CALGARY, ALBERTA--(BUSINESS WIRE)--
Talisman Energy Inc. Announces Debt Tender Offer
CALGARY, Alberta, November 24, 2015 – Talisman Energy Inc. (the “Offeror”) announced today that it has commenced a tender offer (the “Offer”) to purchase for cash up to $750 million aggregate principal amount (the “Maximum Tender Amount”) of the 5.85% Senior Notes due 2037 (CUSIP No. 87425E AJ2), 5.50% Senior Notes due 2042 (CUSIP No. 87425E AN3), 6.25% Senior Notes due 2038 (CUSIP No. 87425E AK9), 7.25% Debentures due 2027 (CUSIP No. 87425E AE3) and 5.75% Senior Notes due 2035 (CUSIP No. 87425E AH6) issued by the Offeror (collectively, the “Securities”). The amounts of each series of Securities that are purchased will be determined in accordance with the acceptance priority levels specified in the table below and on the cover page of the offer to purchase dated November 24, 2015 (the “Offer to Purchase”) in the column entitled “Acceptance Priority Level” (the “Acceptance Priority Level”), subject to the proration arrangements applicable to the Offer.
The following table sets forth certain terms of the Offer:
|Title of Security||CUSIP and ISIN Numbers||
|Acceptance Priority Level||Reference U.S. Treasury Security||Bloomberg Reference Page(1)||Fixed Spread (basis points)||Early Tender Premium (per $1,000)||Hypothetical Total Consideration (per $1,000)(2) (3)|
|5.85% Senior Notes due 2037||
|$500,000,000||1||2.875% due 8/15/2045||FIT1||420||$50.00||$852.23|
|5.50% Senior Notes due 2042||
|$600,000,000||2||2.875% due 8/15/2045||FIT1||410||$50.00||$807.92|
|6.25% Senior Notes due 2038||
|$600,000,000||3||2.875% due 8/15/2045||FIT1||425||$50.00||$888.16|
|7.25% Debentures due 2027||
|$300,000,000||4||2.250% due 11/15/2025||FIT1||415||$50.00||$1,068.51|
|5.75% Senior Notes due 2035||
|$125,000,000||5||2.875% due 8/15/2045||FIT1||420||$50.00||$847.39|
(1) The applicable page on Bloomberg from which the Dealer Managers will quote the bid-side prices of the applicable Reference U.S. Treasury Security.

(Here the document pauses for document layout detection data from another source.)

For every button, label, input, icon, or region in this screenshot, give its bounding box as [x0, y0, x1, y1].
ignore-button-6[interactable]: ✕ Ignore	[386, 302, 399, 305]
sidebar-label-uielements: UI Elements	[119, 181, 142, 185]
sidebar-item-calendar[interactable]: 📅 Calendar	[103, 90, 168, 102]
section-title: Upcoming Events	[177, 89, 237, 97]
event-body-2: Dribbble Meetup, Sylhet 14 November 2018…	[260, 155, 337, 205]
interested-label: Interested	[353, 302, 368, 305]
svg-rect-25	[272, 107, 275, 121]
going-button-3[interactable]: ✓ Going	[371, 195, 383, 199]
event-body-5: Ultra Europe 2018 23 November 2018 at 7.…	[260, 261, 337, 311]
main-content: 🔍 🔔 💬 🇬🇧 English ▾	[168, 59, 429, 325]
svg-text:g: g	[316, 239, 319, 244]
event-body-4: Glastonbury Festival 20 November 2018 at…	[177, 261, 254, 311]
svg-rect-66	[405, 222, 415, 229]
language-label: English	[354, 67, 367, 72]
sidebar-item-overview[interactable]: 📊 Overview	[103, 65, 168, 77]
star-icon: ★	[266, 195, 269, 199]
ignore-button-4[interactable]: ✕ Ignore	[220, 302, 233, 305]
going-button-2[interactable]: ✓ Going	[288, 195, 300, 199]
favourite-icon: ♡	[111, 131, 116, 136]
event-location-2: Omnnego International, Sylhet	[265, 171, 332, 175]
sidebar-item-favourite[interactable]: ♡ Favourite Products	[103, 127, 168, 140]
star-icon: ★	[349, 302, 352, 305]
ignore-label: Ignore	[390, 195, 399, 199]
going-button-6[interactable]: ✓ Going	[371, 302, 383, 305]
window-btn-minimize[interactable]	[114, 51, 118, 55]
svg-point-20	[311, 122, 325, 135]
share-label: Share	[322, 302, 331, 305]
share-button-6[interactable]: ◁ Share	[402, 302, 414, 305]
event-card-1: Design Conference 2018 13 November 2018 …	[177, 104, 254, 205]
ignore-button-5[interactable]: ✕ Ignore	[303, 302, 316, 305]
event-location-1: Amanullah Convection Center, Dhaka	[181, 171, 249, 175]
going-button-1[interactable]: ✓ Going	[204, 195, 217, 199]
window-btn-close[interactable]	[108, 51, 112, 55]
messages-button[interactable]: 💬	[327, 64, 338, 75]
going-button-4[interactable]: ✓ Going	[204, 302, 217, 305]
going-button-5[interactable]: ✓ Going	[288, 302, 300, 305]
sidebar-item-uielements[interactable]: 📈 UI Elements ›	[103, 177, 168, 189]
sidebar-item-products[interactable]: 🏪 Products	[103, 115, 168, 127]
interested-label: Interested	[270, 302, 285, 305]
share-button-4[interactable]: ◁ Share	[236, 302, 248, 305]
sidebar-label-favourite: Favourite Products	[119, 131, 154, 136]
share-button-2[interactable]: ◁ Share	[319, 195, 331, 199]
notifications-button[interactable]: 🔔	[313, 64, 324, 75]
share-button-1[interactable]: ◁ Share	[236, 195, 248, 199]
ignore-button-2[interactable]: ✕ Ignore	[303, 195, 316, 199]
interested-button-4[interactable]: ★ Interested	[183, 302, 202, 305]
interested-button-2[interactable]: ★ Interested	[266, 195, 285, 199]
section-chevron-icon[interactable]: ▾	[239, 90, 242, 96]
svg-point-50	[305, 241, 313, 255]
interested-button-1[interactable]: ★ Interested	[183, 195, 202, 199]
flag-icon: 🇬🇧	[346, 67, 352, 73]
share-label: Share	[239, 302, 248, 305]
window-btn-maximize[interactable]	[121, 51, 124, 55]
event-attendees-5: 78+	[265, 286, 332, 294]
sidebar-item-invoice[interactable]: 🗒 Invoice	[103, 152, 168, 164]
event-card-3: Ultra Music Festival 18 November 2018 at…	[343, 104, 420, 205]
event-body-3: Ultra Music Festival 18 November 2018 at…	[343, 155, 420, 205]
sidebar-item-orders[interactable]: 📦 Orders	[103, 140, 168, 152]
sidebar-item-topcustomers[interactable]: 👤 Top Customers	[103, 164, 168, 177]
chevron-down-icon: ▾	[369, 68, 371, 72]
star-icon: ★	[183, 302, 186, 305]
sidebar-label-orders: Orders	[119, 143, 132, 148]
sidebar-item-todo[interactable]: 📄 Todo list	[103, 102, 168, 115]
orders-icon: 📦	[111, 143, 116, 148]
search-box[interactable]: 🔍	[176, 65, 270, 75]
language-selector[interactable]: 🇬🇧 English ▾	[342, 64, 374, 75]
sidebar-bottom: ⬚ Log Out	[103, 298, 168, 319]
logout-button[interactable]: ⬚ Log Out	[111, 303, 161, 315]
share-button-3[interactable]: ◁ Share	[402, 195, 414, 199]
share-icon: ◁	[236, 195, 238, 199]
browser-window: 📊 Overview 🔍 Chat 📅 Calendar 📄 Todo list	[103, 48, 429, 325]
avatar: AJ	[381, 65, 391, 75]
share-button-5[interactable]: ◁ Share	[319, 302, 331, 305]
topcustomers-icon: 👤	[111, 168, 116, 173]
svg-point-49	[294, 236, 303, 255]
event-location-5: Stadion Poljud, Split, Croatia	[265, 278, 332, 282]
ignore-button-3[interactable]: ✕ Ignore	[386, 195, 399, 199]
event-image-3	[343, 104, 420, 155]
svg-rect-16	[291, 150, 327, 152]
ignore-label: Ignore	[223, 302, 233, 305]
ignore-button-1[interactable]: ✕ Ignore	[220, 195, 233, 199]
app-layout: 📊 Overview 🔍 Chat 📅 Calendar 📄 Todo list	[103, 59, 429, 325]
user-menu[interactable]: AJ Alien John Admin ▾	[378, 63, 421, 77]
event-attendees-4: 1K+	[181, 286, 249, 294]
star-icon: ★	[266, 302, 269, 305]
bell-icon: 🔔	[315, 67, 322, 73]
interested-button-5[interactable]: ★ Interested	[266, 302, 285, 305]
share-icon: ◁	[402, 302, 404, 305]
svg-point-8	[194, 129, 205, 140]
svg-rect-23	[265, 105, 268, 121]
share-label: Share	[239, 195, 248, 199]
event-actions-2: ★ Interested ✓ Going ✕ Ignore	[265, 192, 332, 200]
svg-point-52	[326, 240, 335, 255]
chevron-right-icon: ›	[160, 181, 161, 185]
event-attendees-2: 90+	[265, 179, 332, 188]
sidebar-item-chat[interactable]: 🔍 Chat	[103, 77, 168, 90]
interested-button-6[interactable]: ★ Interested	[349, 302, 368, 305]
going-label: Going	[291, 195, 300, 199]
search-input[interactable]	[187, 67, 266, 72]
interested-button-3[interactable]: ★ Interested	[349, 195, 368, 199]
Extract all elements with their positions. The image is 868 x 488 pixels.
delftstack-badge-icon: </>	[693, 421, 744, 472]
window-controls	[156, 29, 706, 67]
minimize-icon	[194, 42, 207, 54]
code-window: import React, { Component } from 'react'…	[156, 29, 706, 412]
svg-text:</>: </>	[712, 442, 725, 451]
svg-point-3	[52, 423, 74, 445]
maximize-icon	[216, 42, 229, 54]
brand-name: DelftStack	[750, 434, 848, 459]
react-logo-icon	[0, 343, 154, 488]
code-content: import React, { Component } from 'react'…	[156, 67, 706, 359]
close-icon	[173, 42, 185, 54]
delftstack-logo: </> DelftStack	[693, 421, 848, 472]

(2) Hypothetical Total Consideration calculated as of 11:00 a.m., New York City time, on November 23, 2015 assuming an Early Settlement Date of December 11, 2015.
(3) Inclusive of the Early Tender Premium.
The Offer is being made upon the terms and subject to the general conditions set forth in the Offer to Purchase. The Offer will expire at 12:00 midnight, New York City time, on December 22, 2015 (one minute after 11:59 p.m., New York City time, on December 22, 2015), unless extended or earlier terminated by the Offeror (as it may be extended or earlier terminated, the “Expiration Date”). Tenders of Securities may be withdrawn at any time at or prior to 5:00 p.m., New York City time, on December 8, 2015, but may not be withdrawn thereafter, except in certain limited circumstances where additional withdrawal rights are required by law.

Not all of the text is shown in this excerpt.